Kickstarter helped break the pattern, a little. It gave developers an avenue to raise a bit of cash themselves for individual projects. However, Kickstarter still has its shortcomings. Unless you’re a celebrity intent on inflicting your latest clickfest human psyche experiment on everyone, you’ve a good chance of having the fundraiser fail.
And you’re still going from game to game. With development costs as they are, Kickstarter won’t give you all the funds needed to make a successful game, much less a successful studio.
JOBS relaxes investment rules
One way to escape this hand to mouth conundrum is to raise investment capital and upscale. However, options are restricted. Investment rules are strict, and limit small business investment to a small number of sophisticated investors. You can’t just take out an advertisement looking for investment capital, because rules prohibit advertising to unaccredited investors (which is anyone earning under $200,000 a year).
JOBS will relax the rules on who can invest, how many can invest, and where businesses can seek investment. Even as an unaccredited investor, you’ll be able to go to a website like crowdfunder.com (the Kickstarter equivalent for equity investments) and just buy a stake in a games studio.
This is sure to gain traction in the games industry. Unlike Kickstarter, there are no project goals. The studio is not beholden to use your money for any particular purpose. What you get in return—as with any investment, is the chance for a financial return. And perhaps extra information on how the studio’s latest game is coming along. Any sane business would jump at the chance to raise public funds in this way without the fun run rigmarole of the existing investment rules.

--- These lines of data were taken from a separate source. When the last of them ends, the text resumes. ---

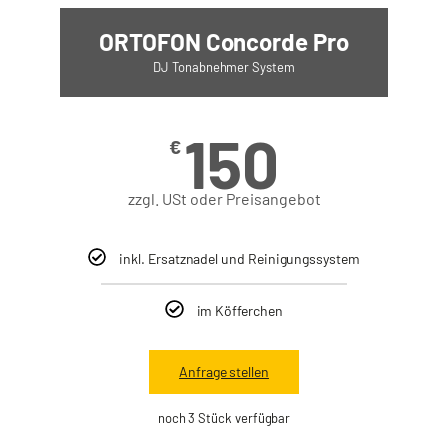
ORTOFON Concorde Pro
DJ Tonabnehmer System
150
€
zzgl. USt oder Preisangebot
inkl. Ersatznadel und Reinigungssystem
im Köfferchen
Anfrage stellen
noch 3 Stück verfügbar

Understandably, there are concerns of fraud. Kickstarter already led to concerns that by relaxing the traditional publisher oversight, people will lose money on games that don’t go anywhere. The usual answer is that Kickstarter backers are not investors—they’re customers making a pre-order. If they do happen to receive a sucky game at the end, well it’s no different to those poor schmucks who pre-ordered Aliens: Colonial Marines.
That obviously changes with investment crowdfunding. You’re no longer giving money in exchange for a future product. You’re making an actual investment, with all the accompanying risk. You could lose money.
JOBS caps the amount of money you can invest each year to 5% of your annual income, limiting the potential loss. Still, concerns remain. Even sophisticated venture capitalists lose money on most start-ups they fund, and they apply a bit more rigour than the average Kickstarter backer. With few safeguards other than the yearly cap, anyone looking to invest in a games studio has to be prepared to lose money.
However, JOBS is rightly receiving almost universal praise for opening small business investment up to the hoi polloi, even down to the unwashed console-owning peasants. JOBS will allow independent studios to seek funding from sources other than publishers or Kickstarter’s hand to mouth donation drives.
This is a game changer for independent studios looking to raise funds. 98% of businesses that apply for venture capitalist investment are turned down. Right now, raising money is hard. Conversely, an estimated market of $300 billion is held by unaccredited investors in America alone. With established experience in making crowd funding work, the games industry is well positioned to take advantage of these opportunities.